Unfortunately, Grandpa Larry would not live long enough to see the day since he died in October 1983. But he saw to it that the chalice made its way to his son, my uncle Jim Pattee, a medical doctor in Minneapolis. He brought it to Hudson Jewelers for a fresh coat of silver and repair and then placed it in a safety deposit box for the day when I might be ordained a priest. That day came on Saturday, May 30, 1987, in Immaculate Conception Chapel on the campus of St. Francis University in Loretto, PA. When I celebrated my Mass of Thanksgiving at St. Raphael’s Catholic Church in Crystal, MN on Pentecost Sunday, June 7, 1987, I was given the silver chalice and celebrated Mass with it for the first time.

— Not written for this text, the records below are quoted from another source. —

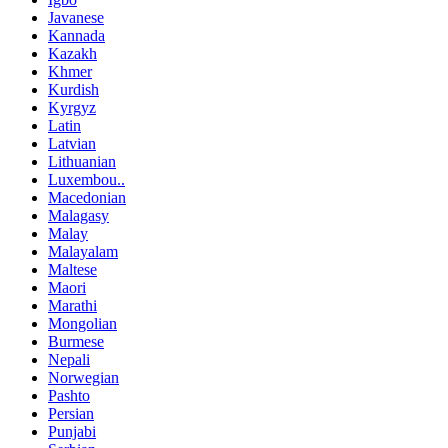
Javanese
Kannada
Kazakh
Khmer
Kurdish
Kyrgyz
Latin
Latvian
Lithuanian
Luxembou..
Macedonian
Malagasy
Malay
Malayalam
Maltese
Maori
Marathi
Mongolian
Burmese
Nepali
Norwegian
Pashto
Persian
Punjabi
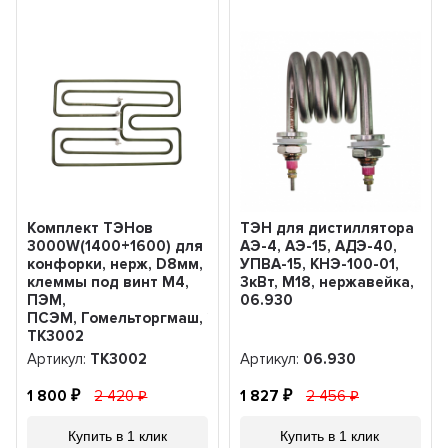
Комплект ТЭНов
ТЭН для дистиллятора
3000W(1400+1600) для
АЭ-4, АЭ-15, АДЭ-40,
конфорки, нерж, D8мм,
УПВА-15, КНЭ-100-01,
клеммы под винт М4,
3кВт, M18, нержавейка,
ПЭМ,
06.930
ПСЭМ, Гомельторгмаш, 230V,
ТК3002
Артикул:
ТК3002
Артикул:
06.930
1 800
2 420
1 827
2 456
Купить в 1 клик
Купить в 1 клик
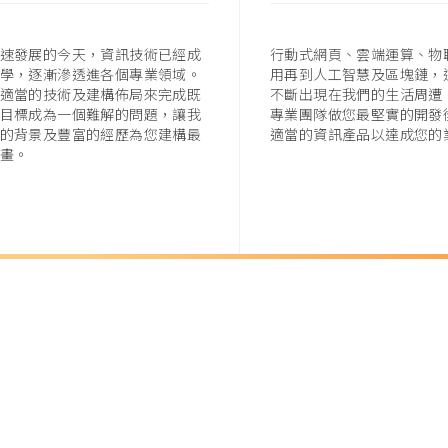
速發展的今天，資訊技術已經成
行動式網頁、雲端運算、物
學，逐漸滲透進各個專業領域。
用再到人工智慧及區塊鏈，
適當的技術及建構佈局來完成既
不斷出現在我們的生活周遭
目標成為一個難解的問題，讓我
專業團隊做您最堅實的開發
的背景及豐富的經歷為您建構最
適當的資訊產品以達成您的
畫。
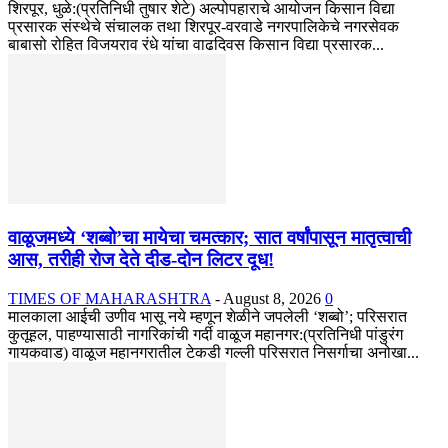
शिरपूर, धुळे:(प्रतिनिधी तुषार शेटे) अल्पोपहाराचे आयोजन किसान विद्या
प्रसारक संस्थेचे संचालक तथा शिरपूर-वरवाडे नगरपालिकेचे नगरसेवक
बाबासो रोहित विजयराव रंधे यांचा वाढदिवस किसान विद्या प्रसारक...
वाळूजमध्ये ‘शब्बो’चा मायेचा चमत्कार; सात वर्षांपासून मातृत्वाची
आस, तरीही रोज देते दीड-दोन लिटर दूध!
TIMES OF MAHARASHTRA
-
August 8, 2026
0
मालकाला आईची उणीव भासू नये म्हणून शेळीने जपलेली ‘शब्बो’; परिसरात
कुतूहल, पाहण्यासाठी नागरिकांची गर्दी वाळूज महानगर:(प्रतिनिधी पांडुरंग
गायकवाड) वाळूज महानगरातील टेकडी गल्ली परिसरात निसर्गाचा अनोखा...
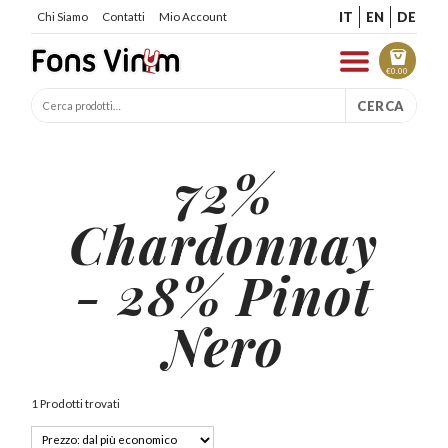
IT
EN
DE
Chi Siamo
Contatti
Mio Account
€
0.00
CERCA
72%
Chardonnay
- 28% Pinot
Nero
1 Prodotti trovati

As stated earlier, the silver chalice is a Pattee Family Heirloom. The intention when I received it was that it be handed over upon my death to the next family member who would respond to the call of God and become a Catholic priest. As of this writing, however, there are no immediate prospects of anyone becoming a Catholic priest in the family. It is my intention, therefore, to leave the silver chalice with you after today’s Mass to have and to cherish, bequeathing it to you as a remembrance and an inspiration of the early foundations of your community in China. I shall proceed from the altar leaving the chalice behind as your very own, transferring it from the Pattee Family to you, the Franciscan Missionary Sisters of Our Lady of Sorrows. My only request would be, should there ever come forward a member of the Pattee family to become a Catholic priest in the future, that he be allowed to come and celebrate Mass with the silver chalice and drink from its inspiration.